[Dataset records]

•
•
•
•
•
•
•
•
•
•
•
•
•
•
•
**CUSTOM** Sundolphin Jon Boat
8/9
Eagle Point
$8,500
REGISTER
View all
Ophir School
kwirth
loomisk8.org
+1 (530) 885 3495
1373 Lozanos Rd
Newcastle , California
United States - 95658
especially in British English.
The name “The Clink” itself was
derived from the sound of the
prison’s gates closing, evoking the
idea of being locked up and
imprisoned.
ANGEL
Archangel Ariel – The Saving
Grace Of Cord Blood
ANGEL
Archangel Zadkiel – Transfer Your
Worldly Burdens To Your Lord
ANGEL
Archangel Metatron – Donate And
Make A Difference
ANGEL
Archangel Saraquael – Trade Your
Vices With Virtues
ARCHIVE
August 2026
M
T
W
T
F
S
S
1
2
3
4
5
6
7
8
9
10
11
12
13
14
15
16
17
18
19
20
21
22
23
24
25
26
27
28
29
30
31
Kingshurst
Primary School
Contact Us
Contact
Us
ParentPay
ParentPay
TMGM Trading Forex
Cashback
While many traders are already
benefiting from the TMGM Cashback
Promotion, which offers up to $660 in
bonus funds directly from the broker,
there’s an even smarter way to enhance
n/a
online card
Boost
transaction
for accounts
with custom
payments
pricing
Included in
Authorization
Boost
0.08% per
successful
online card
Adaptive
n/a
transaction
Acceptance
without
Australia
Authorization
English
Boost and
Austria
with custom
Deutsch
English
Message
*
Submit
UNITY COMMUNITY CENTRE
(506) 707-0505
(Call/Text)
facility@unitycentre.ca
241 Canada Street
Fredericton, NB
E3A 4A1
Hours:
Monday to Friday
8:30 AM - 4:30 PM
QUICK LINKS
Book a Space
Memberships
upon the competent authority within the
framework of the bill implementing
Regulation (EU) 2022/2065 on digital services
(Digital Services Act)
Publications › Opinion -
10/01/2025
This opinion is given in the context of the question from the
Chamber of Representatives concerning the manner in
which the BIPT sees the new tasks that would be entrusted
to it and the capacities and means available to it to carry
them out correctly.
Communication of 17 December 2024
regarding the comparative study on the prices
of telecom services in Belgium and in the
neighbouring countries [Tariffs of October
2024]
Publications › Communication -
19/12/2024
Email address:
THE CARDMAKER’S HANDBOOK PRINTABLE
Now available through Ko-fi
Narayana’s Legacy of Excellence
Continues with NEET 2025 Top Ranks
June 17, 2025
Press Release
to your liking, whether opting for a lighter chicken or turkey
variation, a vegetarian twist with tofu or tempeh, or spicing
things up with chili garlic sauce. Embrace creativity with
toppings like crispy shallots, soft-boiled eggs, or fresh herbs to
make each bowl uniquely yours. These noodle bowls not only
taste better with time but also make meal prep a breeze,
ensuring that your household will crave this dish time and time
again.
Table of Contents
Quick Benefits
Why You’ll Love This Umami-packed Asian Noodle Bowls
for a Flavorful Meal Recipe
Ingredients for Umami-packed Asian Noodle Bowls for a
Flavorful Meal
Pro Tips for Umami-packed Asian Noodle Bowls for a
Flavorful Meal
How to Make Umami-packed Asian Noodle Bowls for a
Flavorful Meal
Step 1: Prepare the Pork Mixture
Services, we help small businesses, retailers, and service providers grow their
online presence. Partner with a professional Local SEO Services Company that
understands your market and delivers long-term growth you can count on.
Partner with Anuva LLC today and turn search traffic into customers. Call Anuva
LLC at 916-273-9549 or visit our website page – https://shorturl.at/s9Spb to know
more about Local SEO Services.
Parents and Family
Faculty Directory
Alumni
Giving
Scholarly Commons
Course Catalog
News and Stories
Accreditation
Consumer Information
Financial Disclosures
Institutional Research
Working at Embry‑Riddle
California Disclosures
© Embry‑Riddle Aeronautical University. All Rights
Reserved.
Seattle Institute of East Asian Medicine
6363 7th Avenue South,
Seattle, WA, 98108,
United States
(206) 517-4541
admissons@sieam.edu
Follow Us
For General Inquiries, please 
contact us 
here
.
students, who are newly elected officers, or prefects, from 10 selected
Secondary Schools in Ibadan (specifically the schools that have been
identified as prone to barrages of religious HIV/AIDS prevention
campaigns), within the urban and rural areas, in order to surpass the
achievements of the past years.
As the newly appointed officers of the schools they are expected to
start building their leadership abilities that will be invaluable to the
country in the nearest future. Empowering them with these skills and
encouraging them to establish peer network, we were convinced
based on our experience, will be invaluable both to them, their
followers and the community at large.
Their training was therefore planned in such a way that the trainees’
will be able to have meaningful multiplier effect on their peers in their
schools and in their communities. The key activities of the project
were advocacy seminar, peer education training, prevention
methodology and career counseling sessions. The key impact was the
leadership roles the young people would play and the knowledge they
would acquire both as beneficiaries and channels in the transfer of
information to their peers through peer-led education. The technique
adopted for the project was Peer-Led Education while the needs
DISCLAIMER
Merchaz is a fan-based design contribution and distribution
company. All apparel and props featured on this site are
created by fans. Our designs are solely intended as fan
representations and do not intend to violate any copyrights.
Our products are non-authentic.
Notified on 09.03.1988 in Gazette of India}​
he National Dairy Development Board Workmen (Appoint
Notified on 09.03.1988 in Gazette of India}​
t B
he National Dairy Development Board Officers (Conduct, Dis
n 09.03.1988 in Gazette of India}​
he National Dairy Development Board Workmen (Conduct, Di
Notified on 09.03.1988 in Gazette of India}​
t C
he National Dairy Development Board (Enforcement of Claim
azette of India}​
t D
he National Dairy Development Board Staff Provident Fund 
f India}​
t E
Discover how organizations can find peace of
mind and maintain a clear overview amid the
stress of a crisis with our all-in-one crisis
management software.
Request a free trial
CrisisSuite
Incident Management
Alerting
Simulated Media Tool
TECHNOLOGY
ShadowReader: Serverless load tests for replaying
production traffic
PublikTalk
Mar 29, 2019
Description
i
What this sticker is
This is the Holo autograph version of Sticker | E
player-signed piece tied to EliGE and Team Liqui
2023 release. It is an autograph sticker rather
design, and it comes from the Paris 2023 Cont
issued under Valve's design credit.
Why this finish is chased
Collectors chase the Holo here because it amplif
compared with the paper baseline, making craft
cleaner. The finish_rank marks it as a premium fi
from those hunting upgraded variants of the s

[/Dataset records]

# What needs to be done:
Please reproduce each entry above exactly as it reads.

# Exercise solution:
•
•
•
•
•
•
•
•
•
•
•
•
•
•
•
**CUSTOM** Sundolphin Jon Boat
8/9
Eagle Point
$8,500
REGISTER
View all
Ophir School
kwirth
loomisk8.org
+1 (530) 885 3495
1373 Lozanos Rd
Newcastle , California
United States - 95658
especially in British English.
The name “The Clink” itself was
derived from the sound of the
prison’s gates closing, evoking the
idea of being locked up and
imprisoned.
ANGEL
Archangel Ariel – The Saving
Grace Of Cord Blood
ANGEL
Archangel Zadkiel – Transfer Your
Worldly Burdens To Your Lord
ANGEL
Archangel Metatron – Donate And
Make A Difference
ANGEL
Archangel Saraquael – Trade Your
Vices With Virtues
ARCHIVE
August 2026
M
T
W
T
F
S
S
1
2
3
4
5
6
7
8
9
10
11
12
13
14
15
16
17
18
19
20
21
22
23
24
25
26
27
28
29
30
31
Kingshurst
Primary School
Contact Us
Contact
Us
ParentPay
ParentPay
TMGM Trading Forex
Cashback
While many traders are already
benefiting from the TMGM Cashback
Promotion, which offers up to $660 in
bonus funds directly from the broker,
there’s an even smarter way to enhance
n/a
online card
Boost
transaction
for accounts
with custom
payments
pricing
Included in
Authorization
Boost
0.08% per
successful
online card
Adaptive
n/a
transaction
Acceptance
without
Australia
Authorization
English
Boost and
Austria
with custom
Deutsch
English
Message
*
Submit
UNITY COMMUNITY CENTRE
(506) 707-0505
(Call/Text)
facility@unitycentre.ca
241 Canada Street
Fredericton, NB
E3A 4A1
Hours:
Monday to Friday
8:30 AM - 4:30 PM
QUICK LINKS
Book a Space
Memberships
upon the competent authority within the
framework of the bill implementing
Regulation (EU) 2022/2065 on digital services
(Digital Services Act)
Publications › Opinion -
10/01/2025
This opinion is given in the context of the question from the
Chamber of Representatives concerning the manner in
which the BIPT sees the new tasks that would be entrusted
to it and the capacities and means available to it to carry
them out correctly.
Communication of 17 December 2024
regarding the comparative study on the prices
of telecom services in Belgium and in the
neighbouring countries [Tariffs of October
2024]
Publications › Communication -
19/12/2024
Email address:
THE CARDMAKER’S HANDBOOK PRINTABLE
Now available through Ko-fi
Narayana’s Legacy of Excellence
Continues with NEET 2025 Top Ranks
June 17, 2025
Press Release
to your liking, whether opting for a lighter chicken or turkey
variation, a vegetarian twist with tofu or tempeh, or spicing
things up with chili garlic sauce. Embrace creativity with
toppings like crispy shallots, soft-boiled eggs, or fresh herbs to
make each bowl uniquely yours. These noodle bowls not only
taste better with time but also make meal prep a breeze,
ensuring that your household will crave this dish time and time
again.
Table of Contents
Quick Benefits
Why You’ll Love This Umami-packed Asian Noodle Bowls
for a Flavorful Meal Recipe
Ingredients for Umami-packed Asian Noodle Bowls for a
Flavorful Meal
Pro Tips for Umami-packed Asian Noodle Bowls for a
Flavorful Meal
How to Make Umami-packed Asian Noodle Bowls for a
Flavorful Meal
Step 1: Prepare the Pork Mixture
Services, we help small businesses, retailers, and service providers grow their
online presence. Partner with a professional Local SEO Services Company that
understands your market and delivers long-term growth you can count on.
Partner with Anuva LLC today and turn search traffic into customers. Call Anuva
LLC at 916-273-9549 or visit our website page – https://shorturl.at/s9Spb to know
more about Local SEO Services.
Parents and Family
Faculty Directory
Alumni
Giving
Scholarly Commons
Course Catalog
News and Stories
Accreditation
Consumer Information
Financial Disclosures
Institutional Research
Working at Embry‑Riddle
California Disclosures
© Embry‑Riddle Aeronautical University. All Rights
Reserved.
Seattle Institute of East Asian Medicine
6363 7th Avenue South,
Seattle, WA, 98108,
United States
(206) 517-4541
admissons@sieam.edu
Follow Us
For General Inquiries, please 
contact us 
here
.
students, who are newly elected officers, or prefects, from 10 selected
Secondary Schools in Ibadan (specifically the schools that have been
identified as prone to barrages of religious HIV/AIDS prevention
campaigns), within the urban and rural areas, in order to surpass the
achievements of the past years.
As the newly appointed officers of the schools they are expected to
start building their leadership abilities that will be invaluable to the
country in the nearest future. Empowering them with these skills and
encouraging them to establish peer network, we were convinced
based on our experience, will be invaluable both to them, their
followers and the community at large.
Their training was therefore planned in such a way that the trainees’
will be able to have meaningful multiplier effect on their peers in their
schools and in their communities. The key activities of the project
were advocacy seminar, peer education training, prevention
methodology and career counseling sessions. The key impact was the
leadership roles the young people would play and the knowledge they
would acquire both as beneficiaries and channels in the transfer of
information to their peers through peer-led education. The technique
adopted for the project was Peer-Led Education while the needs
DISCLAIMER
Merchaz is a fan-based design contribution and distribution
company. All apparel and props featured on this site are
created by fans. Our designs are solely intended as fan
representations and do not intend to violate any copyrights.
Our products are non-authentic.
Notified on 09.03.1988 in Gazette of India}​
he National Dairy Development Board Workmen (Appoint
Notified on 09.03.1988 in Gazette of India}​
t B
he National Dairy Development Board Officers (Conduct, Dis
n 09.03.1988 in Gazette of India}​
he National Dairy Development Board Workmen (Conduct, Di
Notified on 09.03.1988 in Gazette of India}​
t C
he National Dairy Development Board (Enforcement of Claim
azette of India}​
t D
he National Dairy Development Board Staff Provident Fund 
f India}​
t E
Discover how organizations can find peace of
mind and maintain a clear overview amid the
stress of a crisis with our all-in-one crisis
management software.
Request a free trial
CrisisSuite
Incident Management
Alerting
Simulated Media Tool
TECHNOLOGY
ShadowReader: Serverless load tests for replaying
production traffic
PublikTalk
Mar 29, 2019
Description
i
What this sticker is
This is the Holo autograph version of Sticker | E
player-signed piece tied to EliGE and Team Liqui
2023 release. It is an autograph sticker rather
design, and it comes from the Paris 2023 Cont
issued under Valve's design credit.
Why this finish is chased
Collectors chase the Holo here because it amplif
compared with the paper baseline, making craft
cleaner. The finish_rank marks it as a premium fi
from those hunting upgraded variants of the s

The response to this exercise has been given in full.